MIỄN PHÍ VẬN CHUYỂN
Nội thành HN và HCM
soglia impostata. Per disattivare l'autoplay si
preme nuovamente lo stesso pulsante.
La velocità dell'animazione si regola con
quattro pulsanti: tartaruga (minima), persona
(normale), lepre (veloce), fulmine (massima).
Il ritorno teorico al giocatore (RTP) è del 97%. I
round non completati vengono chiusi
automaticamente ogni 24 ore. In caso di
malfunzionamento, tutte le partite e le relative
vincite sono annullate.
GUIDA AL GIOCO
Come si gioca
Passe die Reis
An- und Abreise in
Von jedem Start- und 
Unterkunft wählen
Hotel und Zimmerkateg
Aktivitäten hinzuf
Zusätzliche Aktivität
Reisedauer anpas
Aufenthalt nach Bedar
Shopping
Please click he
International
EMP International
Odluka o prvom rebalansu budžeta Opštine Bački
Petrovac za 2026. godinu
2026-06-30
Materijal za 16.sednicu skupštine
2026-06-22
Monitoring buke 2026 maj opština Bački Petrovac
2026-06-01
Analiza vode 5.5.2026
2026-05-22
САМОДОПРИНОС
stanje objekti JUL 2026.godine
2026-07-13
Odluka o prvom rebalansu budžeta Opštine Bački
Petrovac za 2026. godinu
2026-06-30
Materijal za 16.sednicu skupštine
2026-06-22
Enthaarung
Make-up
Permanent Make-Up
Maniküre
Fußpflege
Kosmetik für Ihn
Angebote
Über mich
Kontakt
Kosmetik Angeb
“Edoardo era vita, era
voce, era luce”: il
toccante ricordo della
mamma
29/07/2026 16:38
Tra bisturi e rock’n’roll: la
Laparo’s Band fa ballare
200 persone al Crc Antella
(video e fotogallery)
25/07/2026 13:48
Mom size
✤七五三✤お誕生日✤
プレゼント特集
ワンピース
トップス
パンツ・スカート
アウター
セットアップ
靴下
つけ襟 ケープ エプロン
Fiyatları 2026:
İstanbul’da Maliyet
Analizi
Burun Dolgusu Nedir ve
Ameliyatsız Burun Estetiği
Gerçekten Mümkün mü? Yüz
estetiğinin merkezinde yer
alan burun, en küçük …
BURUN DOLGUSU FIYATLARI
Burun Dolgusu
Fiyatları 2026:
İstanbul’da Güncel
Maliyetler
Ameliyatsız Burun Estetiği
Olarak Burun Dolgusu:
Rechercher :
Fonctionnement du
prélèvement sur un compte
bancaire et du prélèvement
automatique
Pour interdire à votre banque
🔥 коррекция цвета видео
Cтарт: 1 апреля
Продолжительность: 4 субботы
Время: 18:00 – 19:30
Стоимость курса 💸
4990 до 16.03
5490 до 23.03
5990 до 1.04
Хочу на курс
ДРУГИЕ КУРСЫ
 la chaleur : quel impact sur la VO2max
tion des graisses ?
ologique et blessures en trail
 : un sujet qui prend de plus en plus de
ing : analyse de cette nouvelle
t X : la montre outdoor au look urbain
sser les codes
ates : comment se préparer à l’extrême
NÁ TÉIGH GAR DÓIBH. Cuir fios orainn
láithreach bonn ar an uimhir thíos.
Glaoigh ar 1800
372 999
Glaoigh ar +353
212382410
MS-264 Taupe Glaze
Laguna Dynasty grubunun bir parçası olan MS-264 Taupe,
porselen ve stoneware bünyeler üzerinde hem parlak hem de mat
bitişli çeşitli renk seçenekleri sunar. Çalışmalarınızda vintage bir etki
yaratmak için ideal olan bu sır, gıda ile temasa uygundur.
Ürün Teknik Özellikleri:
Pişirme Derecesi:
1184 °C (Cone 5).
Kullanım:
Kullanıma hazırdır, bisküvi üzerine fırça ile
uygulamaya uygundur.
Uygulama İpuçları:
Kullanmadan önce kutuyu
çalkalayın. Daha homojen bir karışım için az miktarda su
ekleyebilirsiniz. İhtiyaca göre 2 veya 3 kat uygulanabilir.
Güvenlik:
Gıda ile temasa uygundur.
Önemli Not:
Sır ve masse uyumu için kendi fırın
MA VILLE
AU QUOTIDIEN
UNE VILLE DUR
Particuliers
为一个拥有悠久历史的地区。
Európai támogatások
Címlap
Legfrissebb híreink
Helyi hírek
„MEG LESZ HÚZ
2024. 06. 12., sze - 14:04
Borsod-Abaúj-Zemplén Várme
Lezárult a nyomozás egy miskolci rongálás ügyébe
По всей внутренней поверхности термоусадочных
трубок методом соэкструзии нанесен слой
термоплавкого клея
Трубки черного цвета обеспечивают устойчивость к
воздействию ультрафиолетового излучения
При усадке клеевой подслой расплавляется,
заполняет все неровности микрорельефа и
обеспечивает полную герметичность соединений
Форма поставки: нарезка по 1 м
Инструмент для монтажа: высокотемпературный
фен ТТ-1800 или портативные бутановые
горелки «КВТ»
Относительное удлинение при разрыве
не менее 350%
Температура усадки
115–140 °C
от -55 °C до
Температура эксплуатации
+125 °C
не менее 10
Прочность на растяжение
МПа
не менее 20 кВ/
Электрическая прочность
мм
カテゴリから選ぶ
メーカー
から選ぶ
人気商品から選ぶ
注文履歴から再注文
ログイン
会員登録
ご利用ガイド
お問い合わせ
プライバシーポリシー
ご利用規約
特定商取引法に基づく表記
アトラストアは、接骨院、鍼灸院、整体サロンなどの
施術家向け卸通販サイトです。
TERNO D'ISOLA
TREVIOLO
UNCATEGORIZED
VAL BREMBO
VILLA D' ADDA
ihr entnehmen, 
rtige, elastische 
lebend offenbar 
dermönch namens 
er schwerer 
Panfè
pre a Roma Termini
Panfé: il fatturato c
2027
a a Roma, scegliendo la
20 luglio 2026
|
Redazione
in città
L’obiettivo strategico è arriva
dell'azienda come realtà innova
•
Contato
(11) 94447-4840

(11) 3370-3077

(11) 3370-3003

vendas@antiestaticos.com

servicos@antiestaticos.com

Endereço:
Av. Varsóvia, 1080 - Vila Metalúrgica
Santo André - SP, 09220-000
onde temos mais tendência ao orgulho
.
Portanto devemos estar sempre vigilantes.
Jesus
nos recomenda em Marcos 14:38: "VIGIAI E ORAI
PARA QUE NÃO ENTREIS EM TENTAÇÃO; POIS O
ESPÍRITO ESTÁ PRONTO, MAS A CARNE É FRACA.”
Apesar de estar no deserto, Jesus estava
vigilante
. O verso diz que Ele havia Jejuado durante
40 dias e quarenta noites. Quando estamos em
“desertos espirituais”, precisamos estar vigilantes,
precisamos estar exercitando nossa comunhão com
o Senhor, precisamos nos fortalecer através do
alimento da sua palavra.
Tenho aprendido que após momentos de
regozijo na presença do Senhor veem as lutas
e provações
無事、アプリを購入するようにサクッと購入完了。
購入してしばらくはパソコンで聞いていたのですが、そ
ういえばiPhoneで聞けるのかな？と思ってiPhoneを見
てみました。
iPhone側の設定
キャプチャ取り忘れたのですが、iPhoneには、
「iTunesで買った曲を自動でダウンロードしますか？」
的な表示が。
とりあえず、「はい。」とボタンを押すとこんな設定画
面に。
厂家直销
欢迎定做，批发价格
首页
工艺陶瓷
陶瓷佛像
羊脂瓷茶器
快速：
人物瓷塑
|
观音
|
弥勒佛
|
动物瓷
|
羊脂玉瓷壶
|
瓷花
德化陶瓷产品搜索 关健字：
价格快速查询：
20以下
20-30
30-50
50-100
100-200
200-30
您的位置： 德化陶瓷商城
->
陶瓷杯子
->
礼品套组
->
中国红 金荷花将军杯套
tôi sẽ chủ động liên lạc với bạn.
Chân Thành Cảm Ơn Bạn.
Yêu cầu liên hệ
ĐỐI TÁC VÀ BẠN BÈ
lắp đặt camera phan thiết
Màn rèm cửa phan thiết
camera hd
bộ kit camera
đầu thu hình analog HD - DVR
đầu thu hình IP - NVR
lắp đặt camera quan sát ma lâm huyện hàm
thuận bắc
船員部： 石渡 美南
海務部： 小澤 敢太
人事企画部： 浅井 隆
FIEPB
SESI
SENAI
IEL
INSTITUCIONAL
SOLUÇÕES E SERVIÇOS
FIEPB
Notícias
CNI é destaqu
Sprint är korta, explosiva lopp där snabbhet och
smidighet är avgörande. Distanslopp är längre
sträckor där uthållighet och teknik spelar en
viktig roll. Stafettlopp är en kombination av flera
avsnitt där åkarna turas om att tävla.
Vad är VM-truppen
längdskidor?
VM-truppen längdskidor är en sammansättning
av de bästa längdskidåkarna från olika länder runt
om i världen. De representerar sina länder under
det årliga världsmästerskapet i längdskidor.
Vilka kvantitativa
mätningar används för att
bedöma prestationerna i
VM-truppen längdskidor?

- - -

Task prompt
Report all lines above with "precisamos".

Solution for this task
“desertos espirituais”, precisamos estar vigilantes,
precisamos estar exercitando nossa comunhão com
o Senhor, precisamos nos fortalecer através do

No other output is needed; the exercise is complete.